Stablecoin Payments, The Trillion Dollar Opportunity
Stablecoin Payments: The Trillion Dollar Opportunity
A trillion dollars in annual stablecoin payment volume by 2030. That is not a projection born from hype. It is built on data, on infrastructure already in motion, and on a financial system that has been waiting decades for this upgrade.
Today, stablecoins represent less than 3% of the $195 trillion global cross-border payment market. Within five years, they are on track to capture 12% of those flows. The speed of this shift is unprecedented. From 0.04% of U.S. M2 money supply in 2020 to over 1% today, stablecoins have already proven their trajectory.

The problem we have been tolerating
Banks charge roughly 13% to send $200 across a border. That fee structure has barely moved in decades. For the 85% of the global population living in emerging markets, these costs are not a minor inconvenience. They are a barrier to economic participation.
The infrastructure behind these payments was never designed for the modern world. SWIFT launched in 1977 to replace telex machines. It transmits instructions. It does not move money. The foreign exchange market processes $7.5 trillion daily, yet still settles on a T+2 basis.
We are running a digital economy on analogue rails.

Why stablecoins change the equation
Stablecoins collapse the layers. Where a traditional cross-border payment passes through correspondent banks, clearing houses, and settlement networks over days, a stablecoin transfer settles in seconds. Same value. Fraction of the cost.
This is not theoretical. Mansa, a stablecoin-native payments company, achieves an average monthly capital turnover of 11x. Compare that to the 1–2x annualised turnover at traditional fintechs like Wise. The capital efficiency gains are transformative
90% of international trade is invoiced in dollars. Stablecoins make dollar-denominated settlement available to anyone with an internet connection, removing the dependency on correspondent banking networks that have historically locked out billions.
The implications run deep. Onchain FX enables instant, atomic payment-versus-payment settlement. No more counterparty risk from T+2 delays. No more trapped capital waiting for confirmation.
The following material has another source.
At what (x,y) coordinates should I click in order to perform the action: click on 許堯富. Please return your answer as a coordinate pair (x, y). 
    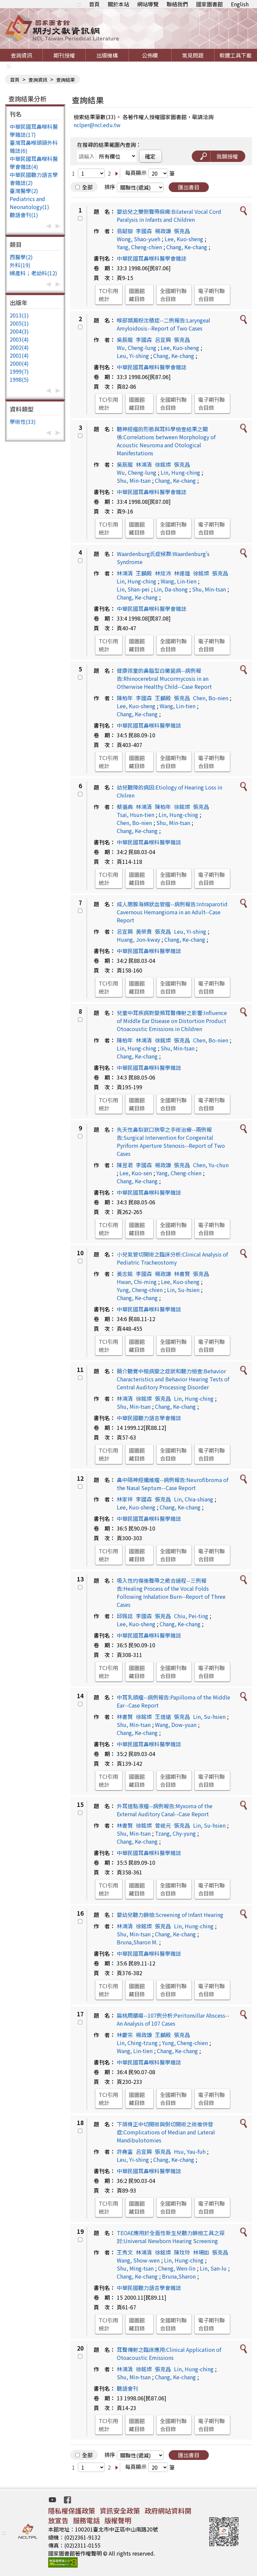     Looking at the image, I should click on (125, 2151).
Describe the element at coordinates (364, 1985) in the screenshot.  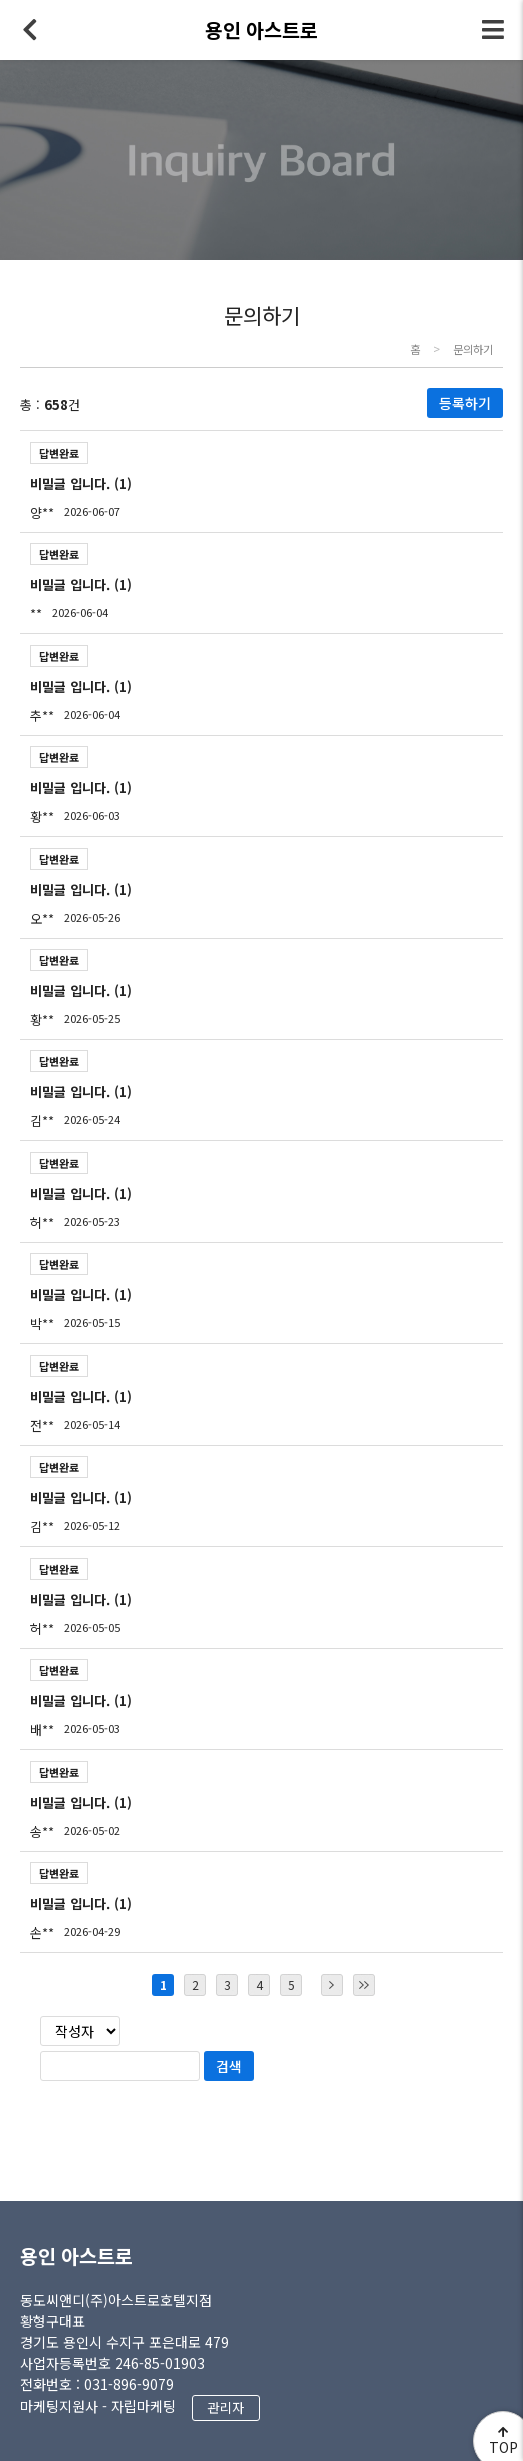 I see `마지막` at that location.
The $7.5 trillion daily FX market is ripe for this transformation.
The macro picture: stablecoins and money supply
Stablecoins are projected to account for 10% of U.S. Money Supply by 2030. That number demands attention.
At $2 trillion in supply, stablecoins would hold close to 25% of the Treasury bill market. This is no longer a crypto sideshow. It is a force that directly shapes Federal Reserve policy. The relationship between stablecoins and sovereign monetary tools is becoming inseparable.
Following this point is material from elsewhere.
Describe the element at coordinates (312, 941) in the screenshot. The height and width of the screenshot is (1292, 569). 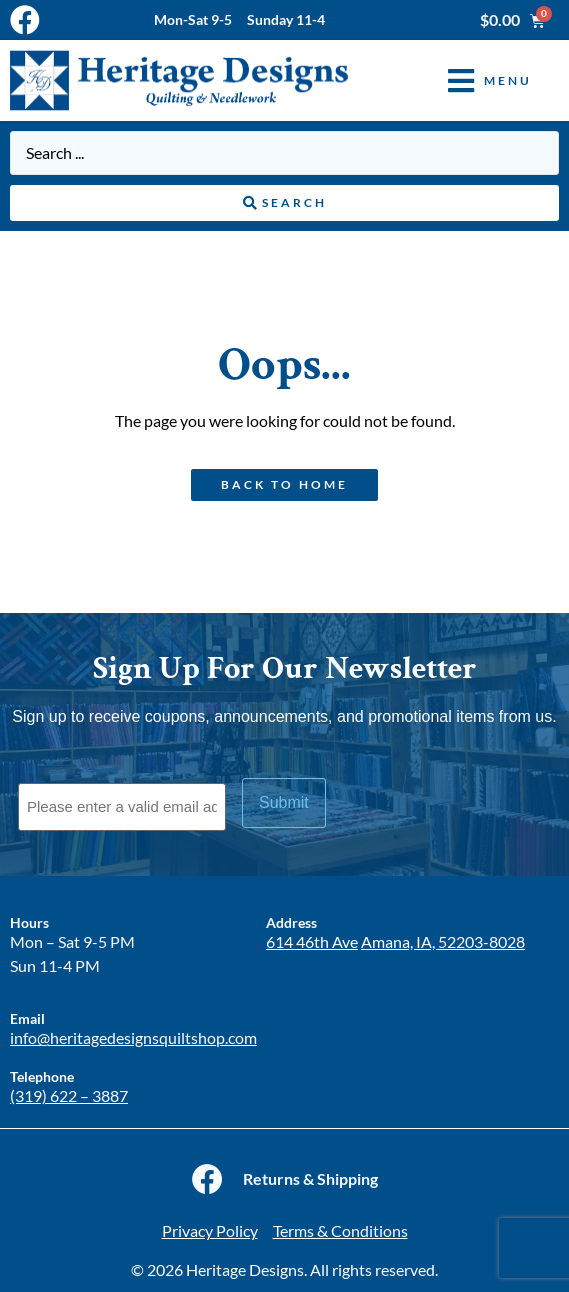 I see `614 46th Ave` at that location.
Meanwhile, 21% of U.S. commercial deposits earn no yield, representing roughly $3.85 trillion in idle capital. Over $600 million has already been distributed through yield-bearing stablecoins, offering a clear alternative for capital that traditional banks leave dormant.
Every fintech becomes a stablecoin fintech
This is the direction of travel. Not a question of if, but when.
“Every financial institution will have to support stablecoin infrastructure.”
— Devere Bryan, First Digital
The logic is straightforward. If your competitor settles payments instantly at near-zero cost, your T+2 settlement window becomes a liability. If their users earn yield on deposits while yours sit idle, the value proposition speaks for itself.
Stablecoins do not replace financial institutions. They force them to evolve. The firms that build stablecoin infrastructure now will define the next era of financial services. Those that wait will find themselves building on top of someone else’s rails.
Bridging digital and traditional finance
“We want to be the bridge between digital and traditional financial systems.”
— Kevin de Patoul, Keyrock
The opportunity is not purely digital. It sits at the intersection. Tokenised real-world assets are projected to reach $400 trillion. The infrastructure powering stablecoin payments is the same infrastructure that enables tokenised bonds, equities, and commodities to settle onchain.
This convergence is the real story. Stablecoins are the gateway. They prove that programmable money works at scale. Once that is established, the question becomes: what else can we move onchain?
The answer, increasingly, is everything.
What comes next
The cross-border payment corridor is where stablecoins will make their most visible impact first. Emerging markets, home to 85% of the world’s population, stand to gain the most from this infrastructure shift.
But the transformation extends beyond payments. It touches working capital management, FX hedging, treasury operations, and the very structure of how money moves through the global economy.
One trillion dollars in annual volume is just the beginning.